Esse fato é particularmente importante no caso do DMAE, que é incorporado a formulações cosméticas na forma de creme para ser aplicado pelo próprio consumidor. Não é o caso do Botox, que é disponibilizado na forma injetável e aplicado somente por médicos. “O uso racional do DMAE deve ser avaliado por quem o prescreve, uma vez que esse tipo de informação é inacessível à população, que busca tão somente uma melhor apresentação estética”, adverte Rocha.
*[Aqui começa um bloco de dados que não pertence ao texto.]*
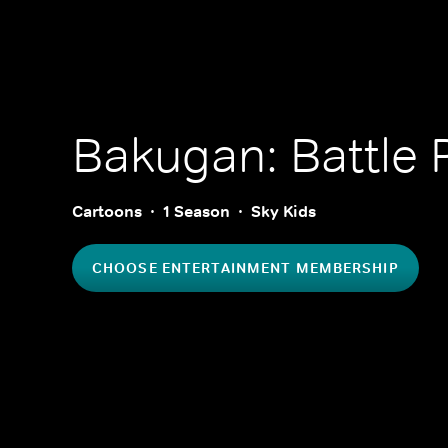
Bakugan: Battle 
Cartoons
1 Season
Sky Kids
CHOOSE ENTERTAINMENT MEMBERSHIP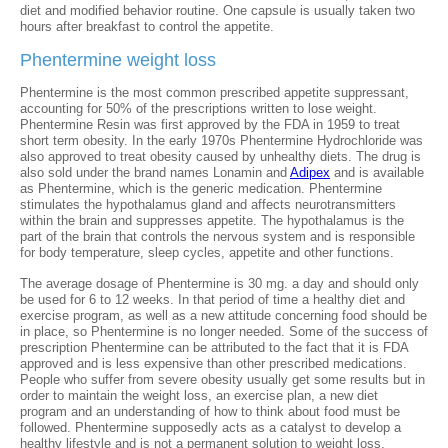
diet and modified behavior routine. One capsule is usually taken two
hours after breakfast to control the appetite.
Phentermine weight loss
Phentermine is the most common prescribed appetite suppressant,
accounting for 50% of the prescriptions written to lose weight.
Phentermine Resin was first approved by the FDA in 1959 to treat
short term obesity. In the early 1970s Phentermine Hydrochloride was
also approved to treat obesity caused by unhealthy diets. The drug is
also sold under the brand names Lonamin and
Adipex
and is available
as Phentermine, which is the generic medication. Phentermine
stimulates the hypothalamus gland and affects neurotransmitters
within the brain and suppresses appetite. The hypothalamus is the
part of the brain that controls the nervous system and is responsible
for body temperature, sleep cycles, appetite and other functions.
The average dosage of Phentermine is 30 mg. a day and should only
be used for 6 to 12 weeks. In that period of time a healthy diet and
exercise program, as well as a new attitude concerning food should be
in place, so Phentermine is no longer needed. Some of the success of
prescription Phentermine can be attributed to the fact that it is FDA
approved and is less expensive than other prescribed medications.
People who suffer from severe obesity usually get some results but in
order to maintain the weight loss, an exercise plan, a new diet
program and an understanding of how to think about food must be
followed. Phentermine supposedly acts as a catalyst to develop a
healthy lifestyle and is not a permanent solution to weight loss.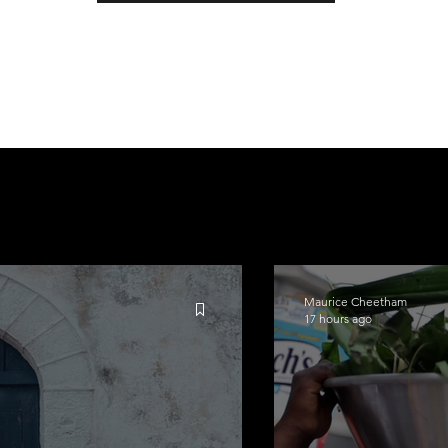
Maurice Cheetham
17 hours ago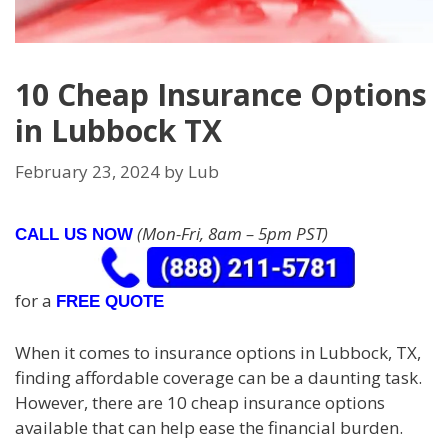
10 Cheap Insurance Options
in Lubbock TX
February 23, 2024
by
Lub
(Mon-Fri, 8am – 5pm PST)
CALL US NOW
for a
FREE QUOTE
When it comes to insurance options in Lubbock, TX,
finding affordable coverage can be a daunting task.
However, there are 10 cheap insurance options
available that can help ease the financial burden.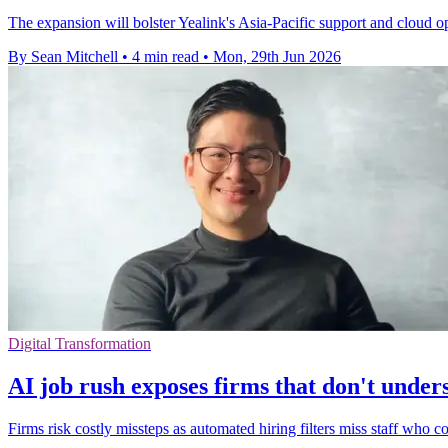
The expansion will bolster Yealink's Asia-Pacific support and cloud o
By Sean Mitchell
•
4 min read
•
Mon, 29th Jun 2026
Digital Transformation
AI job rush exposes firms that don't under
Firms risk costly missteps as automated hiring filters miss staff who c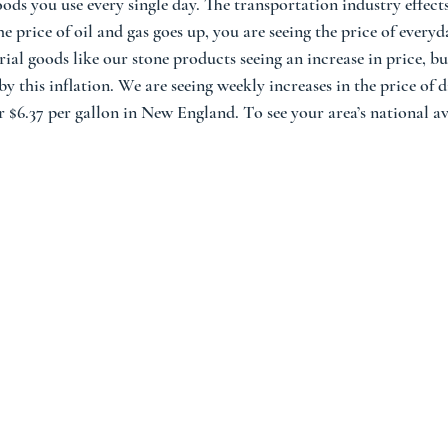
ods you use every single day. The transportation industry effects
 price of oil and gas goes up, you are seeing the price of everyda
ial goods like our stone products seeing an increase in price, bu
y this inflation. We are seeing weekly increases in the price of di
r $6.37 per gallon in New England. To see your area’s national av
Para ele, a importância da pesquisa é mostrar que o DMAE é um produto bioativo, que exerce efeitos sobre o organismo. “Produtos cosméticos contendo ingredientes bioativos, com reconhecido mecanismo molecular, têm sido informalmente denominados ’cosmecêuticos’, ou seja, cosméticos com propriedades terapêuticas, de combate a doenças ou curativas”, explica. O farmacêutico esclarece que o termo “cosmecêutico” não é reconhecido pelo Food and Drug Administration (FDA), órgão regulador dos EUA, nem pela Agência Nacional de Vigilência Sanitária (Anvisa), mas é preciso considerar as diferenças entre um produto meramente cosmético daquele que age como medicamento, como o DMAE. “Portanto, deve-se assegurar a sua prescrição por dermatologistas e a manipulação por profissionais farmacêuticos com habilitação na área”, acrescenta.